Moreover, the Dow finished last Friday with its 11th straight weekly gain — the second longest winning streak of the bull market to date. Bidding stocks up into the weekend is a classic sign of confidence, since it assumes that nothing will go wrong in during the two days the market is closed.
The CBOE Volatility Index (VIX), which measures current market volatility or fear, spiked last Thursday but has fallen since then and remains at levels well below its long-run average. But beneath the surface, the evidence is building that insiders are hunkering down for a period of turmoil on a scale that, on one measure, has never been seen before.
This can be seen in the way the S&P 500 SKEW index, which measures how aggressively investors are buying up protection against a big potential downside move, has been pushing higher over the last few weeks.

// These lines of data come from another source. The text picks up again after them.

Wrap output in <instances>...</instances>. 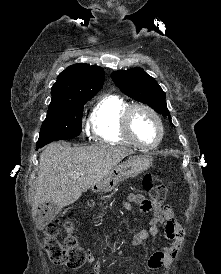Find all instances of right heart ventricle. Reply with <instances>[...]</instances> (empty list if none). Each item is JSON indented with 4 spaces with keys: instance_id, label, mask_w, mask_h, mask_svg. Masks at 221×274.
Segmentation results:
<instances>
[{
    "instance_id": "obj_1",
    "label": "right heart ventricle",
    "mask_w": 221,
    "mask_h": 274,
    "mask_svg": "<svg viewBox=\"0 0 221 274\" xmlns=\"http://www.w3.org/2000/svg\"><path fill=\"white\" fill-rule=\"evenodd\" d=\"M131 103L118 94H105L93 106L90 123L94 136L103 142L134 145L125 135L123 115Z\"/></svg>"
}]
</instances>
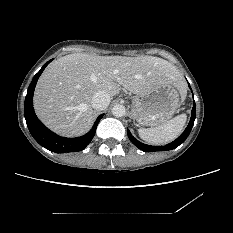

The SKEW is calculated similarly to the VIX, as both are based on the contract price of S&P 500 options. But the SKEW differs in that it’s based on out-of-the-money put options. When the SKEW rises, it reflects a rising probability of a large negative performance in the stock market. If you can visualize a standard “bell curve” probability distribution, a higher SKEW means that traders believe the left tail of the bell curve is growing.
One way to interpret this is that while most investors are very, very complacent now, many are growing more fearful about the future. In other words, fears of a “Black Swan” event are increasing.
In fact, the gap between the SKEW and the VIX blew out to a new record high earlier this month (just before the Fourth of July holiday, another end-of-week surge) and remains very extended at levels last seen in 1990, before a 17 percent correction, and in early 2006, ahead of a big volatility blowout.
Jason Goepfert from SentimenTrader, in an e-mail exchange, had this to say about the SKEW:
“It appears as though traders are pricing in the highest-ever ‘tail risk’ relative to overall volatility levels. There is high demand for out-of-the-money put options and not so much at-the-money options. It could be argued that this is a contrary indicator, the theory being that if traders are so worried about a Black Swan, it’s less likely to happen. But the history of the SKEW, especially over the past five years, has shown that not to be the case. When the SKEW was very high, stocks were more likely to fall.”